In older age, an often poor vitamin B₆ status is associated with a weakening of the immune system, especially with reduced lymphocyte proliferation and interleukin-2 synthesis. The same applies to chronic alcohol consumption. To optimize immune function in these cases, higher pharmacological amounts of vitamin B₆ are necessary (2). Studies also show that patients with rheumatoid arthritis have subnormal vitamin B₆ status. Although substitution cannot suppress the inflammatory processes, there seems to be an increased B₆ need (16), which in turn can lead to a deficiency supply with the symptoms mentioned.

Via the enzyme lysyloxidase, vitamin B₆ is involved in the cross-linking of collagen and elastin.

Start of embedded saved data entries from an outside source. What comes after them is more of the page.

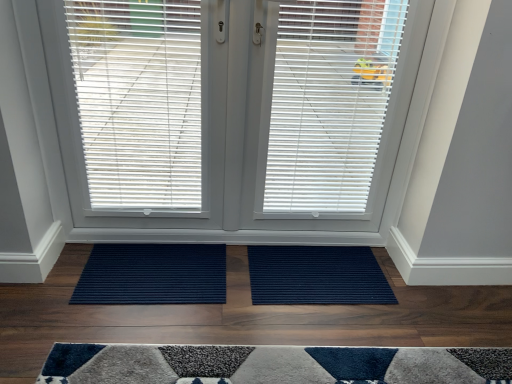 Question: From the image's perspective, is white plastic blinds at center, the 3th window blind in the right-to-left sequence, above or below navy blue ribbed mat at center, the 1th doormat when ordered from right to left?

Choices:
 (A) above
 (B) below

Answer: (A)

Question: Based on their sizes in the image, would you say white plastic blinds at center, the 1th window blind in the left-to-right sequence, is bigger or smaller than navy blue ribbed mat at center, placed as the 2th doormat when sorted from left to right?

Choices:
 (A) big
 (B) small

Answer: (A)

Question: Which is farther from the navy blue ribbed mat at center, the 1th doormat when ordered from right to left?

Choices:
 (A) white matte window blind at center, placed as the 3th window blind when sorted from left to right
 (B) white matte window blind at center, the 2th window blind when ordered from left to right
 (C) white plastic blinds at center, the 3th window blind in the right-to-left sequence
 (D) navy ribbed mat at center, which is counted as the 2th doormat, starting from the right

Answer: (C)

Question: Which of these objects is positioned closest to the white matte window blind at center, the second window blind viewed from the right?

Choices:
 (A) white plastic blinds at center, the 1th window blind in the left-to-right sequence
 (B) navy ribbed mat at center, which is counted as the 2th doormat, starting from the right
 (C) white matte window blind at center, placed as the first window blind when sorted from right to left
 (D) navy blue ribbed mat at center, the 1th doormat when ordered from right to left

Answer: (C)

In addition, it modulates the hormone metabolism (12) via interaction with steroid hormone receptors and thus the hormonal skin aging.

Vitamin B₆ and the immune system

The relationship between a suboptimal vitamin B₆ status and a weakened immune system is explained by reduced lymphocyte proliferation and interleukin-2 synthesis. Clinical studies confirm this. For example, vitamin B₆-supplementation of 50 and 100 mg over 14 days significantly increased T-lymphocyte, T-helper cell and total leukocyte levels in critically ill patients (17).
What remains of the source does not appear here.